ECLI:NL:RBZWB:2023:9100

Rechtbank Zeeland-West-Brabant

Datum uitspraak
15 december 2023
Publicatiedatum
22 december 2023
Zaaknummer
AWB- 22_5895
Instantie
Rechtbank Zeeland-West-Brabant
Type
Uitspraak
Rechtsgebied
Bestuursrecht
Procedures
  • Eerste aanleg - enkelvoudig
Vindplaatsen
  • Rechtspraak.nl
AI samenvatting door LexboostAutomatisch gegenereerd

Intrekking van bijstandsuitkering op grond van de Participatiewet na schending van de inlichtingenplicht

In deze uitspraak beoordeelt de rechtbank het beroep van eiser tegen de intrekking van zijn recht op een uitkering op grond van de Participatiewet. Eiser had sinds 12 juli 2021 een bijstandsuitkering van het college van burgemeester en wethouders van de gemeente Breda. Het college heeft op 4 juli 2022 besloten om eisers recht op uitkering in te trekken per 1 januari 2022 en te beëindigen per 9 juni 2022, omdat eiser volgens het college werkzaamheden verrichtte in een bedrijf zonder dit te melden, wat een schending van de inlichtingenplicht opleverde. Eiser betwistte de intrekking en stelde dat hij enkel een vriend hielp en geen op geld waardeerbare activiteiten verrichtte.

De rechtbank heeft op 24 november 2023 de zaak behandeld, waarbij eiser en zijn gemachtigde aanwezig waren, evenals vertegenwoordigers van het college.

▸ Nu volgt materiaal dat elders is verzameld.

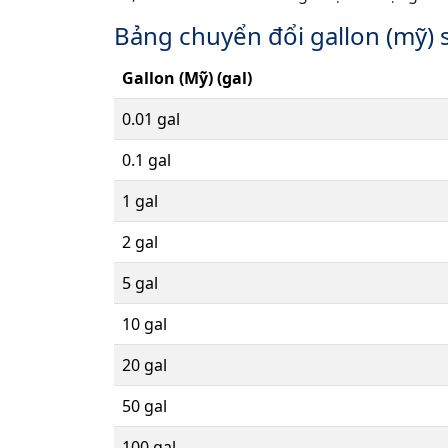
Bảng chuyển đổi gallon (mỹ) 
Gallon (Mỹ) (gal)
0.01 gal
0.1 gal
1 gal
2 gal
5 gal
10 gal
20 gal
50 gal
100 gal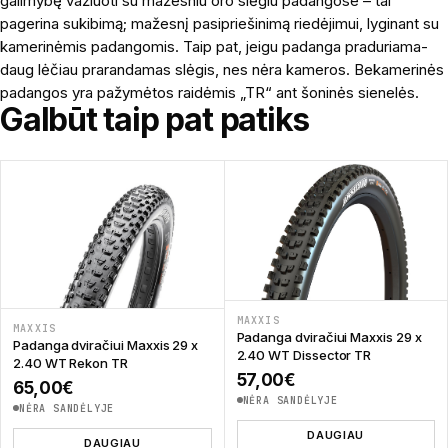
galimybę važiuoti su mažesniu oro slėgiu padangose – tai
pagerina sukibimą; mažesnį pasipriešinimą riedėjimui, lyginant su
kamerinėmis padangomis. Taip pat, jeigu padanga praduriama-
daug lėčiau prarandamas slėgis, nes nėra kameros. Bekamerinės
padangos yra pažymėtos raidėmis „TR“ ant šoninės sienelės.
Galbūt taip pat patiks
MAXXIS
MAXXIS
Padanga dviračiui Maxxis 29 x
Padanga dviračiui Maxxis 29 x
2.40 WT Dissector TR
2.40 WT Rekon TR
57,00
€
65,00
€
NĖRA SANDĖLYJE
NĖRA SANDĖLYJE
DAUGIAU
DAUGIAU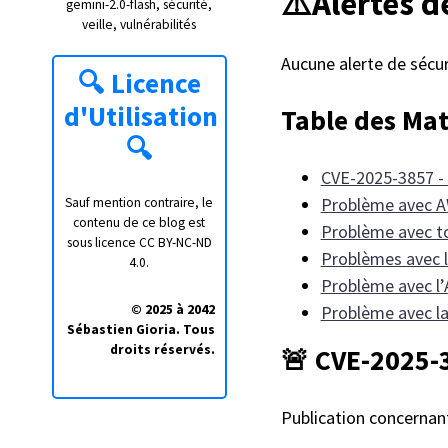
⚠️Alertes d
gemini-2.0-flash
sécurité
veille
vulnérabilités
Aucune alerte de sécur
🔍
Licence
d'Utilisation
Table des Mat
🔍
CVE-2025-3857 - 
Problème avec A
Sauf mention contraire, le
contenu de ce blog est
Problème avec to
sous licence
CC BY-NC-ND
Problèmes avec l
4.0
.
Problème avec l’
© 2025 à 2042
Problème avec la
Sébastien Gioria. Tous
droits réservés.
🚨 CVE-2025-3
Publication concernan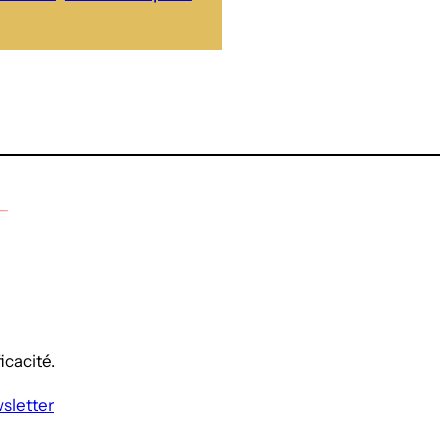
icacité.
wsletter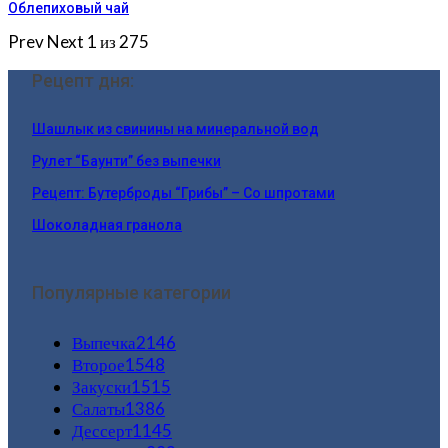
Облепиховый чай
Prev
Next
1 из 275
Рецепт дня:
Шашлык из свинины на минеральной вод
Рулет “Баунти” без выпечки
Рецепт: Бутерброды “Грибы” – Со шпротами
Шоколадная гранола
Популярные категории
Выпечка
2146
Второе
1548
Закуски
1515
Салаты
1386
Дессерт
1145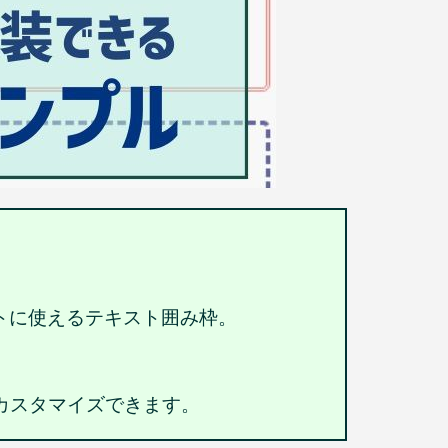
ントに使えるテキスト囲み枠。
カスタマイズできます。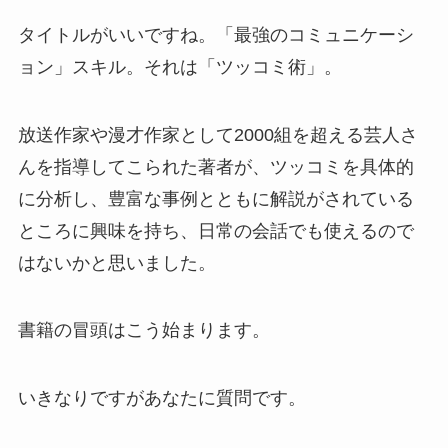
タイトルがいいですね。「最強のコミュニケーシ
ョン」スキル。それは「ツッコミ術」。
放送作家や漫才作家として2000組を超える芸人さ
んを指導してこられた著者が、ツッコミを具体的
に分析し、豊富な事例とともに解説がされている
ところに興味を持ち、日常の会話でも使えるので
はないかと思いました。
書籍の冒頭はこう始まります。
いきなりですがあなたに質問です。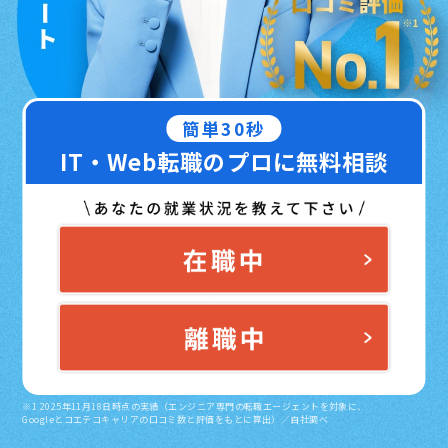
簡単30秒
IT・Web転職のプロに無料相談
※1 2025年11月18日時点の実績（エンジニア専門の転職エージェントを対象に、
Googleとコエテコキャリアの口コミ数と評価をもとに算出）／自社調べ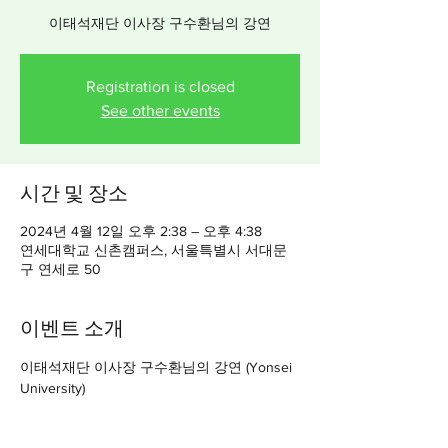
이태석재단 이사장 구수환님의 강연
Registration is closed
See other events
시간 및 장소
2024년 4월 12일 오후 2:38 – 오후 4:38
연세대학교 신촌캠퍼스, 서울특별시 서대문
구 연세로 50
이벤트 소개
이태석재단 이사장 구수환님의 강연 (Yonsei 
University)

De rechtbank oordeelde dat het college op basis van waarnemingen en verklaringen kon concluderen dat eiser op geld waardeerbare werkzaamheden had verricht. De rechtbank benadrukte dat de intentie van de werkzaamheden niet relevant is voor de beoordeling van het recht op bijstand. Eiser had geen melding gemaakt van zijn werkzaamheden, wat leidde tot de conclusie dat hij de inlichtingenplicht had geschonden.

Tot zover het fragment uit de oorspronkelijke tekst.